EMF is always immediately associated with CRT computer monitors. The new models are designed to emit low radiation, and fortunately, radiation only comes out of the back and sides of the monitor. Thus, it is recommended to place the monitor with its back to the wall. If you want to take further precautions, put a little more distance between the chair and the source, since the amount of radiation falls off exponentially with increased distance.
A brand new computer monitor may make your child sick by emitting a flame retardant chemical called triphenyl phosphate (TP). This chemical can trigger allergy symptoms when inhaled. The TP used on computer monitors gets into the air as the computer terminal heats up with use. Levels begin to drop after a week or two of continuous use. The best way to minimize the hazards of TP is to turn on a new computer monitor and leave it on for several days in a well ventilated room before letting your children use it.
Toners for laser printers contain chemicals such as carbon black and resins that have the potential to harm at high concentration. Prolonged exposure to toner powder causes irritation of the eyes and the upper respiratory system. When handling toner cartridges, always advise your child to use disposable gloves to avoid skin contact with chemicals. Good ventilation is also important. The best protection is to advise your child to leave the toner to Mom or Dad.

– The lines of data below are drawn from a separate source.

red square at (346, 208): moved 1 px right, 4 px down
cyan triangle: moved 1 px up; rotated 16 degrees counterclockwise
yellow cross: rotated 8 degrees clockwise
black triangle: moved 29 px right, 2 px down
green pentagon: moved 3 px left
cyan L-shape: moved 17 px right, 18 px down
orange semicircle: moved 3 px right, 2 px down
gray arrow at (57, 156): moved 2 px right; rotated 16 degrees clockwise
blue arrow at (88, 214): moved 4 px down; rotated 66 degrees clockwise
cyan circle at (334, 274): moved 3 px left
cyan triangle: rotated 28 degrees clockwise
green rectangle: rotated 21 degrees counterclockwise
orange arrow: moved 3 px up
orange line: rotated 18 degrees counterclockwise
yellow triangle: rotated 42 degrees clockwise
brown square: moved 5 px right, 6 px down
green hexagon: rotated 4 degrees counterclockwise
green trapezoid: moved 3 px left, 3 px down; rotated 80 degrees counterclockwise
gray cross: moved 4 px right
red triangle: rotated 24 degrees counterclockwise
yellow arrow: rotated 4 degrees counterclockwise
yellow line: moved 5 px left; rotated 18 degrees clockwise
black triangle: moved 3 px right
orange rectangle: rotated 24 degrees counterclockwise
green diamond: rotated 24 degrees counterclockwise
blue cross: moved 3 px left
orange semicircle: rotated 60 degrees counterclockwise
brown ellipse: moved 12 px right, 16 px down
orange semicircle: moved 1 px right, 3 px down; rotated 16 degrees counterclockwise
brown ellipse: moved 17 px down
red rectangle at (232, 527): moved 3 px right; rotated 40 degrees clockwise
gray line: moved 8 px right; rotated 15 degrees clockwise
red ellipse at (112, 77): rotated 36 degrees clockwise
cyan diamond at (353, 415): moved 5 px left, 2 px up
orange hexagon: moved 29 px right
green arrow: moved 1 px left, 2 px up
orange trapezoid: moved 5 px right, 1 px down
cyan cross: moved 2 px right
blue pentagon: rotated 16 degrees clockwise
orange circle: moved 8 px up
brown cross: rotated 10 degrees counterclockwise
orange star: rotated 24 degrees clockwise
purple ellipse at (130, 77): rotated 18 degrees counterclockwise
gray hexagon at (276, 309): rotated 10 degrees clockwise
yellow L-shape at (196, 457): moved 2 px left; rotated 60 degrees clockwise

Surprisingly, old is better than new when it comes to furniture. New furniture could emit formaldehyde (in gaseous form). In small amounts, this toxic chemical can irritate your child's eyes, skin and throat, and it can cause nausea and lethargy.
In high concentrations and through long-term exposure, formaldehyde is a deadly carcinogenic substance. Formaldehyde and other toxic glues are ubiquitous in the production of hardwood, plywood, furniture and other pressed-wood products.
Leakage of formaldehyde from new furniture is preventable by varnishing, painting and sealing the furniture with a waterproof finish such as polyurethane. Formaldehyde can be smelled in high concentrations. If you suspect your child's room is polluted by these fumes, improve ventilation and place lots of potted spider plants around the room. A NASA report once showed that spider plants are capable of absorbing gaseous formaldehyde.
Carpets are a leading source of dust mites. Every time someone walks over the carpet in your child's room, dust mites are spread into the air, polluting it with allergens. However, this is only a small fraction of the problem.
New carpet fumes add to the toxic load. If possible, leave new carpeting to set out in strong sunlight for a few days. Also, have carpets installed in the summer, leaving all windows open for ventilation. These procedures will significantly reduce their toxicity.
Tile and hardwood floors are the best choices for healthy kids' rooms, especially if your child suffers from respiratory problems. Wall-to-wall carpets cannot be cleaned adequately, although steaming carpets thoroughly may be somewhat helpful.
Now that you know the trouble spots, stroll through your child's room to pinpoint the risk factors in your home. For each trouble spot, this article has provided some practical, "green" advice, useful tips and alternative techniques to foster children's health. After all, a healthy, robust body is your child's real castle.